Update, April 2021:
This remains a known issue with pandas .to_sql()
Original Answer (Warning: Includes outdated SQLAlchemy 1.3 usage patterns deprecated in version 1.4)
There have been some very recent (as in "this morning") improvements to datetimeoffset
handling in SQLAlchemy. They will be included in the next release (probably 1.3.13), but in the meantime try installing from the latest source for the 1.3.x branch ...
pip install --upgrade git+https://github.com/sqlalchemy/sqlalchemy@rel_1_3
... and see if that works better for you.
Edit:
On further investigation it appears that the issue lies with to_sql
. If the DataFrame contains a single row then the timezone offset is lost:
import datetime
from pprint import pprint
import sqlalchemy as sa
# ...
engine = sa.create_engine(connection_uri, fast_executemany=True)
# test environment
table_name = 'DateTimeOffset_Test'
engine.execute(sa.text(f"DROP TABLE IF EXISTS [{table_name}]"))
engine.execute(sa.text(f"CREATE TABLE [{table_name}] (id int primary key, dto datetimeoffset)"))
# test data
my_tz = datetime.timezone(datetime.timedelta(hours=-7))

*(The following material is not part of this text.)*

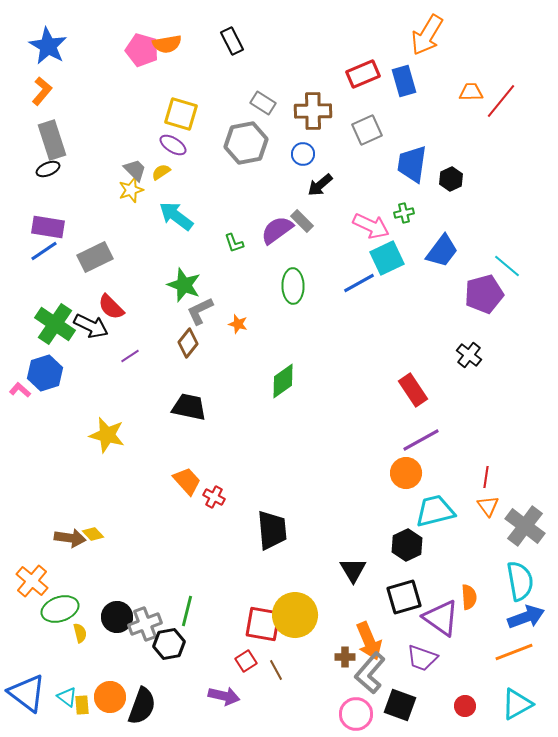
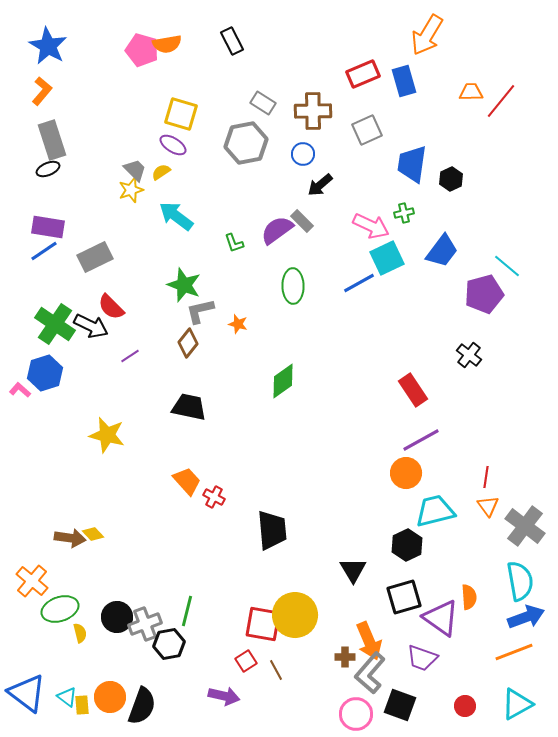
gray L-shape at (200, 311): rotated 12 degrees clockwise
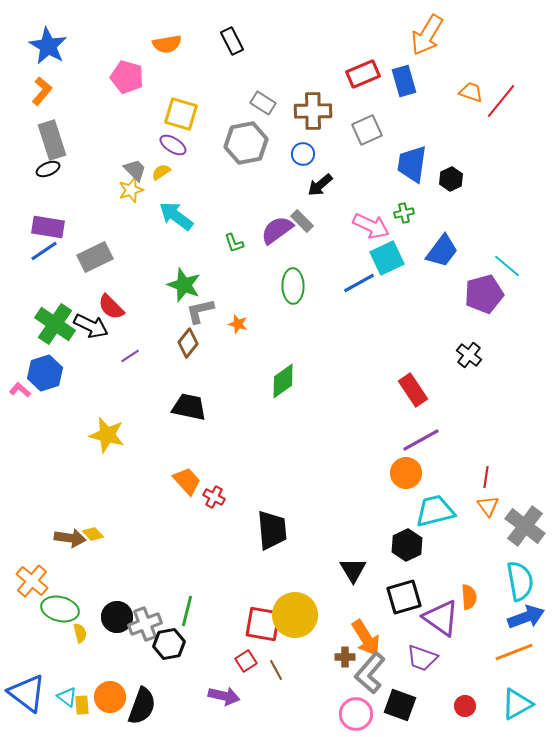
pink pentagon at (142, 50): moved 15 px left, 27 px down
orange trapezoid at (471, 92): rotated 20 degrees clockwise
green ellipse at (60, 609): rotated 33 degrees clockwise
orange arrow at (369, 641): moved 3 px left, 3 px up; rotated 9 degrees counterclockwise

dto_value = datetime.datetime(2020, 1, 1, 0, 0, 0, tzinfo=my_tz)
print(dto_value) # 2020-01-01 00:00:00-07:00
# ^
num_rows = 1
row_data = [(x, dto_value) for x in range(num_rows)]
df = pd.DataFrame(row_data, columns=['id', 'dto'])
print(df)
# id dto
# 0 0 2020-01-01 00:00:00-07:00
# ^
df.to_sql(table_name, engine, if_exists='append', index=False)
result = engine.execute(sa.text(f"SELECT id, CAST(dto as varchar(50)) AS foo FROM [{table_name}]")).fetchall()
pprint(result)
# [(0, '2020-01-01 00:00:00.0000000 +00:00')]
# ^ -- wrong
However, if the DataFrame contains more than one row then the datetimeoffset values are uploaded correctly:
# ...
num_rows = 2
row_data = [(x, dto_value) for x in range(num_rows)]
df = pd.DataFrame(row_data, columns=['id', 'dto'])
print(df)
# id dto
# 0 0 2020-01-01 00:00:00-07:00
# 1 1 2020-01-01 00:00:00-07:00
# ^
df.to_sql(table_name, engine, if_exists='append', index=False)
result = engine.execute(sa.text(f"SELECT id, CAST(dto as varchar(50)) AS foo FROM [{table_name}]")).fetchall()
pprint(result)
# [(0, '2020-01-01 00:00:00.0000000 -07:00'),
# (1, '2020-01-01 00:00:00.0000000 -07:00')]
# ^ -- correct
If you really feel strongly about this you might want to raise a pandas issue about it.